FORT MEADE, Md. — A military judge Tuesday acquitted Pfc. Bradley Manning of aiding the enemy — the most serious charge the Army intelligence analyst faced for leaking hundreds of thousands of classified military reports and diplomatic cables.
Manning was convicted on all but one of the lesser charges considered by the judge, Army Col. Denise Lind, in connection with the website WikiLeaks’s receipt of the largest breach of classified material in U.S. history.
The suspense at Tuesday’s five-minute-long court martial session was limited because Manning previously pled guilty to at least portions of 10 of the 22 counts he faced. Also restraining the drama was the absence of a military jury, which the defendant waived.
Lind made no comments and displayed no emotion as she read her verdicts, which followed almost three months of witnesses and evidence which the judge heard as the sole fact-finder in the case.
After warning spectators in the packed courtroom to avoid any outbursts, Lind recited a list of the charges, adding her “not guilty” or — more often — “guilty” to each. She also accepted and described changes in some of the charges that the defense offered with Manning’s guilty pleas.
The aiding-the-enemy charge could have resulted in a sentence of up to life in prison or even to the death penalty, but the military did not seek capital punishment in Manning’s case.
If convicted on all charges but aiding the enemy, Manning faced a potential sentence to well over 100 years in prison. The charges the Army intelligence analyst pled guilty to carry a potential sentence of about 20 years.
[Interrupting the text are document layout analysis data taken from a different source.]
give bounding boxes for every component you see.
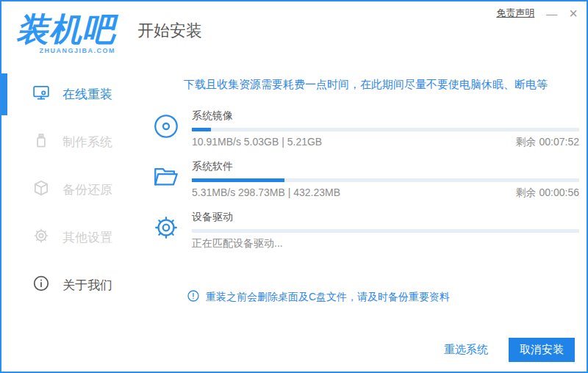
- progress-fill: [192, 128, 211, 131]
- info-icon: [32, 275, 50, 296]
- close-icon[interactable]: ×: [569, 6, 578, 21]
- sidebar-item-label: 在线重装: [62, 86, 112, 103]
- monitor-icon: [32, 84, 50, 105]
- gear-icon: [32, 227, 50, 248]
- alert-circle-icon: [187, 290, 199, 304]
- download-warning-text: 下载且收集资源需要耗费一点时间，在此期间尽量不要使电脑休眠、断电等: [152, 78, 579, 92]
- sidebar-item-about-us[interactable]: 关于我们: [1, 261, 141, 309]
- open-folder-icon: [152, 163, 180, 191]
- sidebar: 在线重装 制作系统 备份还原 其他设置 关于我们: [1, 66, 141, 372]
- sidebar-item-label: 备份还原: [62, 181, 112, 198]
- gear-icon: [152, 214, 180, 242]
- sidebar-item-backup-restore[interactable]: 备份还原: [1, 166, 141, 214]
- progress-bar: [192, 178, 579, 182]
- sidebar-item-other-settings[interactable]: 其他设置: [1, 214, 141, 261]
- footer-actions: 重选系统 取消安装: [440, 338, 575, 362]
- backup-box-icon: [32, 179, 50, 200]
- installer-window: 装机吧 ZHUANGJIBA.COM 开始安装 免责声明 — × 在线重装 制作…: [0, 0, 588, 373]
- disc-icon: [152, 112, 180, 140]
- header: 装机吧 ZHUANGJIBA.COM 开始安装 免责声明 — ×: [1, 1, 587, 66]
- window-controls: 免责声明 — ×: [496, 6, 578, 21]
- task-remaining: 剩余 00:07:52: [516, 136, 579, 149]
- app-logo-subtitle: ZHUANGJIBA.COM: [16, 48, 115, 54]
- task-title: 系统软件: [192, 160, 579, 173]
- task-row-system-software: 系统软件 5.31MB/s 298.73MB | 432.23MB 剩余 00:…: [152, 160, 579, 200]
- task-row-device-driver: 设备驱动 正在匹配设备驱动...: [152, 211, 579, 250]
- backup-reminder-text: 重装之前会删除桌面及C盘文件，请及时备份重要资料: [206, 291, 450, 304]
- page-title: 开始安装: [137, 20, 202, 42]
- progress-bar: [192, 229, 579, 233]
- cancel-install-button[interactable]: 取消安装: [509, 338, 575, 362]
- task-title: 设备驱动: [192, 211, 579, 224]
- reselect-system-button[interactable]: 重选系统: [440, 342, 492, 358]
- sidebar-item-label: 其他设置: [62, 229, 112, 246]
- disclaimer-link[interactable]: 免责声明: [496, 7, 534, 20]
- task-list: 系统镜像 10.91MB/s 5.03GB | 5.21GB 剩余 00:07:…: [152, 109, 579, 250]
- progress-bar: [192, 128, 579, 131]
- app-logo-title: 装机吧: [16, 13, 115, 46]
- backup-reminder: 重装之前会删除桌面及C盘文件，请及时备份重要资料: [187, 290, 579, 304]
- task-status: 正在匹配设备驱动...: [192, 237, 283, 250]
- task-stats: 10.91MB/s 5.03GB | 5.21GB: [192, 136, 322, 149]
- sidebar-item-label: 关于我们: [62, 277, 112, 294]
- minimize-icon[interactable]: —: [546, 8, 557, 19]
- task-row-system-image: 系统镜像 10.91MB/s 5.03GB | 5.21GB 剩余 00:07:…: [152, 109, 579, 149]
- task-title: 系统镜像: [192, 109, 579, 123]
- sidebar-item-online-reinstall[interactable]: 在线重装: [1, 70, 141, 118]
- task-remaining: 剩余 00:00:56: [516, 186, 579, 200]
- main-content: 下载且收集资源需要耗费一点时间，在此期间尽量不要使电脑休眠、断电等 系统镜像 1…: [141, 66, 587, 372]
- app-logo: 装机吧 ZHUANGJIBA.COM: [16, 13, 115, 54]
- window-body: 在线重装 制作系统 备份还原 其他设置 关于我们 下载且收集资源需要耗费一点时间…: [1, 66, 587, 372]
- sidebar-item-label: 制作系统: [62, 134, 112, 151]
- progress-fill: [192, 178, 284, 182]
- task-stats: 5.31MB/s 298.73MB | 432.23MB: [192, 186, 340, 200]
- usb-icon: [32, 131, 50, 153]
- sidebar-item-make-system[interactable]: 制作系统: [1, 118, 141, 166]
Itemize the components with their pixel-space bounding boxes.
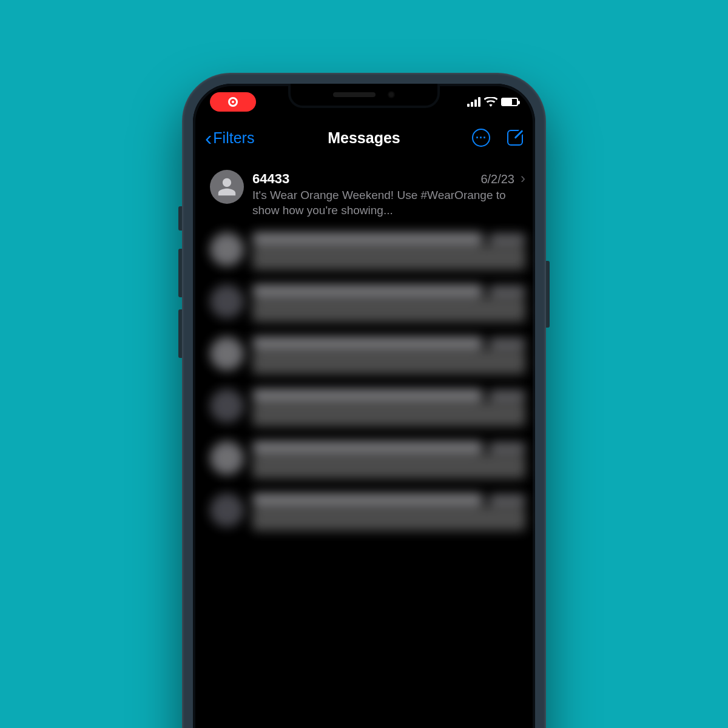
- sender-name: XXXX: [252, 441, 483, 453]
- battery-icon: [501, 98, 518, 106]
- avatar: [210, 232, 244, 266]
- chevron-left-icon: ‹: [205, 127, 212, 148]
- sender-name: XX XXXX XXX-XXXX: [252, 285, 483, 297]
- message-preview: xxx xxxx, xx x xxxxxxxx. xxxx xxx x xxxx…: [252, 507, 525, 531]
- chevron-right-icon: ›: [521, 170, 525, 187]
- power-button: [546, 261, 550, 328]
- person-icon: [217, 177, 237, 197]
- speaker-grill: [333, 92, 376, 97]
- record-icon: [228, 97, 238, 107]
- sender-name: 64433: [252, 171, 474, 187]
- notch: [288, 84, 440, 108]
- sender-name: XX XXXX XXX-XXXX: [252, 493, 483, 505]
- avatar: [210, 285, 244, 318]
- phone-frame: ‹ Filters Messages ··· 64433 6/2/23 ›: [182, 73, 546, 728]
- sender-name: XXXX XXXXXXX, XXXX & XXXXXX...: [252, 337, 483, 349]
- screen: ‹ Filters Messages ··· 64433 6/2/23 ›: [193, 84, 535, 728]
- ringer-switch: [178, 206, 182, 231]
- conversation-row-blurred[interactable]: XX XXXX XXX-XXXXXXXXxxx xxxx, xx x xxxxx…: [193, 486, 535, 538]
- conversation-date: XXXX: [489, 390, 525, 401]
- avatar: [210, 493, 244, 527]
- conversation-date: XXXX: [489, 286, 525, 297]
- message-preview: xxxxxxxx xxxxx x xxxx xx xxxx xxxxxxxx x…: [252, 402, 525, 426]
- message-preview: xxxx xx 😊 xxx xxxxx xxxxxx. xxxx xxx xxx…: [252, 298, 525, 322]
- navigation-bar: ‹ Filters Messages ···: [193, 120, 535, 155]
- wifi-icon: [484, 97, 497, 107]
- volume-down-button: [178, 309, 182, 358]
- conversation-row-blurred[interactable]: XXXXXXXXXxxxxxxxx xxxxxxxxxx xxxxxxxxxxx…: [193, 225, 535, 277]
- conversation-date: 6/2/23: [480, 172, 514, 186]
- avatar: [210, 441, 244, 475]
- conversation-row-blurred[interactable]: XXXXXXXXxxxxx xx xxx xxxx xxxx xxxxxxxxx: [193, 434, 535, 486]
- back-button[interactable]: ‹ Filters: [205, 127, 254, 148]
- conversation-date: XXXX: [489, 442, 525, 453]
- message-preview: xxxxxxxx xxxxxxxxxx xxxxxxxxxxxx xxxxx: [252, 246, 525, 270]
- avatar: [210, 170, 244, 204]
- message-preview: It's Wear Orange Weekend! Use #WearOrang…: [252, 188, 525, 218]
- conversation-date: XXXX: [489, 338, 525, 349]
- message-preview: xxxx xx xxx xxxx xx xxxxx xxxxx xxxxx, x…: [252, 350, 525, 374]
- conversation-list[interactable]: 64433 6/2/23 › It's Wear Orange Weekend!…: [193, 163, 535, 728]
- screen-recording-indicator[interactable]: [210, 92, 256, 112]
- sender-name: XXXX XXXXXX: [252, 389, 483, 401]
- conversation-row-blurred[interactable]: XXXX XXXXXXX, XXXX & XXXXXX...XXXXxxxx x…: [193, 329, 535, 382]
- conversation-row-blurred[interactable]: XX XXXX XXX-XXXXXXXXxxxx xx 😊 xxx xxxxx …: [193, 277, 535, 329]
- front-camera: [388, 91, 395, 98]
- avatar: [210, 337, 244, 371]
- conversation-date: XXXX: [489, 494, 525, 505]
- back-label: Filters: [213, 129, 254, 147]
- avatar: [210, 389, 244, 423]
- compose-button[interactable]: [507, 130, 523, 146]
- conversation-row[interactable]: 64433 6/2/23 › It's Wear Orange Weekend!…: [193, 163, 535, 225]
- volume-up-button: [178, 249, 182, 297]
- cellular-signal-icon: [467, 97, 480, 107]
- sender-name: XXXXX: [252, 232, 483, 244]
- more-options-icon[interactable]: ···: [472, 129, 490, 147]
- conversation-date: XXXX: [489, 234, 525, 244]
- message-preview: xxxxx xx xxx xxxx xxxx xxxxxxxxx: [252, 454, 525, 479]
- conversation-row-blurred[interactable]: XXXX XXXXXXXXXXxxxxxxxx xxxxx x xxxx xx …: [193, 382, 535, 434]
Manning did not dispute the fact that he sent WikiLeaks most of the material that led to the charges against him. However, his defense argued that some of the counts were legally flawed.
Prosecutors contend that Manning was guilty of aiding the enemy because knew what he sent to WikiLeaks would wind up in the hands of Al Qaeda and other terrorist groups.
However, Manning’s defense and First Amendment advocates expressed concern about the aiding-the-enemy charge, saying it could convert almost any leak of classified information to the media into an aiding-the-enemy case since terrorist groups have access to most media reports and websites via the Internet.
The Army intelligence analyst was arrested in May 2010 at a forward operating base in Iraq where he studied threats in a section of Baghdad. He’s been in custody since.
Lind ordered the sentencing phase of Manning’s court martial to begin at 9:30 a.m. Wednesday. Prosecutors are expected to call witnesses demonstrating the harm caused by Manning’s disclosures, while the defense will seek to undercut that evidence and argue for leniency.
All convictions and any sentence ultimately handed down in the case are subject to review of the military officer who convened the court martial, Maj. Gen. Jeffrey Buchanan of the Army’s Military District of Washington. In addition, the case is likely to be reviewed by military appeals courts.
Lind ruled in January that Manning is entitled to a sentencing credit of nearly four months as a result of what she determined was unnecessarily harsh treatment the intelligence analysts received during his almost nine-month stay at a Marine Corps brig in Quantico, Va.
Manning’s case is one of an unprecedented flurry of leak-related criminal prosecutions brought under the Obama administration. A total of seven such cases have been brought in the past four and a half years, more than double the number of such cases in all prior administrations combined.
The administration expressed no regret about its handling of the recent wave of cases until earlier this year, when extensive attention to the Justice Department’s seizure of Associated Press phone records and a search warrant for a Fox reporter’s emails in a leak investigation led to a review of longstanding guidelines for such probes.
After an internal review, Attorney General Eric Holder changed DOJ policies earlier this month to make it more difficult to access journalists’ work materials in instances where they are not the target of an investigation.
The case against Manning was prosecuted in the military justice system, which is separate from the civilian courts. But ivilian federal prosecutors in Alexandria, Va. have been conducting a grand jury investigation of WikiLeaks and its founder Julian Assange.
It’s unclear what how prosecutors might seek to build a case against Assange, who has asserted that WikiLeaks is a news organization that acts in ways similar to those in which more conventional journalists gather news. Many lawmakers have called for Assange to be prosecuted for espionage or treason.
However, following the outcry over the AP and Fox News investigations, President Barack Obama declared: “Journalists should not be at legal risk for doing their jobs.”